New Yorkers push for pre-k funding!

Mayor DeBlasio and a growing number of upper-income New Yorkers recognize that universal pre-K is one of the best investments we can make in our future.  Each $1 invested in pre-K results in $17 of future savings in public spending on special education, social programs and incarceration.  By imposing a modest half percent tax on NYC income above $500,000, the City can guarantee a steady stream of pre-K funding and close the achievement gap between upper- and lower-income kids.  All that potentially stands in the way is approval of the Mayor's plan by the New York State governor and legislature in Albany.

Do you have New York City income of over $500,000?  If so, we hope you will sign this letter to Gov. Cuomo and the legislature in support of Mayor DeBlasio's universal pre-K proposal.  If you don't have that level of income, you can still sign below in support of the letter.

The letter:

Dear Governor Cuomo and Legislative Leaders:

We are upper-income New York City residents who support Mayor Bill de Blasio’s plan to raise a small tax on the wealthiest among us to fund an expansion of early childhood education and after-school programs. We believe this plan is a sound investment in the long-term economic success of our city.

This tax is not only fair, but is necessary to create the level of dedicated funding required to make a real commitment to expanding high-quality Pre-K programs and reach more children. New York State first committed to the goal of universal pre-k in the late 1990s, but without adequate funding, there has not been enough progress on making programs truly universal, and pre-k funds have been subject to cutbacks in bad economic times.

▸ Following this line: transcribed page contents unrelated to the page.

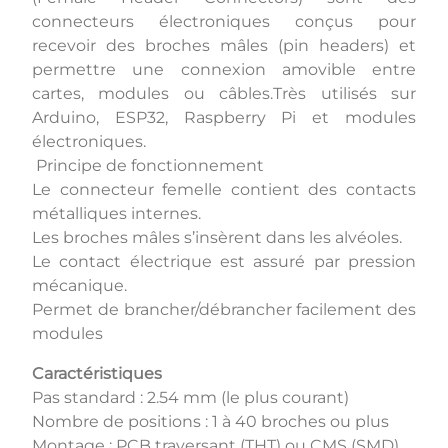
connecteurs électroniques conçus pour
recevoir des broches mâles (pin headers) et
permettre une connexion amovible entre
cartes, modules ou câbles.Très utilisés sur
Arduino, ESP32, Raspberry Pi et modules
électroniques.
Principe de fonctionnement
Le connecteur femelle contient des contacts
métalliques internes.
Les broches mâles s’insèrent dans les alvéoles.
Le contact électrique est assuré par pression
mécanique.
Permet de brancher/débrancher facilement des
modules
Caractéristiques
Pas standard : 2.54 mm (le plus courant)
Nombre de positions : 1 à 40 broches ou plus
Montage : PCB traversant (THT) ou CMS (SMD)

The return on investment in high-quality pre-kindergarten and after-school programs is unparalleled; a 2010 report from the United States Chamber of Commerce’s Institute for a Competitive Workforce found a savings of up to $17 for every $1 invested in pre-k. Ensuring that children are prepared to start school and succeed once they get there not only improves their chances of attending college and earning higher wages, but reduces the need for future spending on special education, incarceration, and public benefits. This benefits us all.

Investing in pre-k and after-school programs is a benefit to all residents of New York City, and more than makes up for the costs. With a modest half-percent tax on those making more than $500,000 per year, we can make huge strides toward leveling the playing field for children by closing the achievement gap between low-income students and their higher-income peers.

We firmly believe Mayor de Blasio’s plan is the best way to ensure economic prosperity for our city, both now and in the future. We are willing to do our part, and hope you will do yours. We respectfully urge you to support this fiscally sound plan, to ensure that the investment we make in our children has a solid and long-term foundation.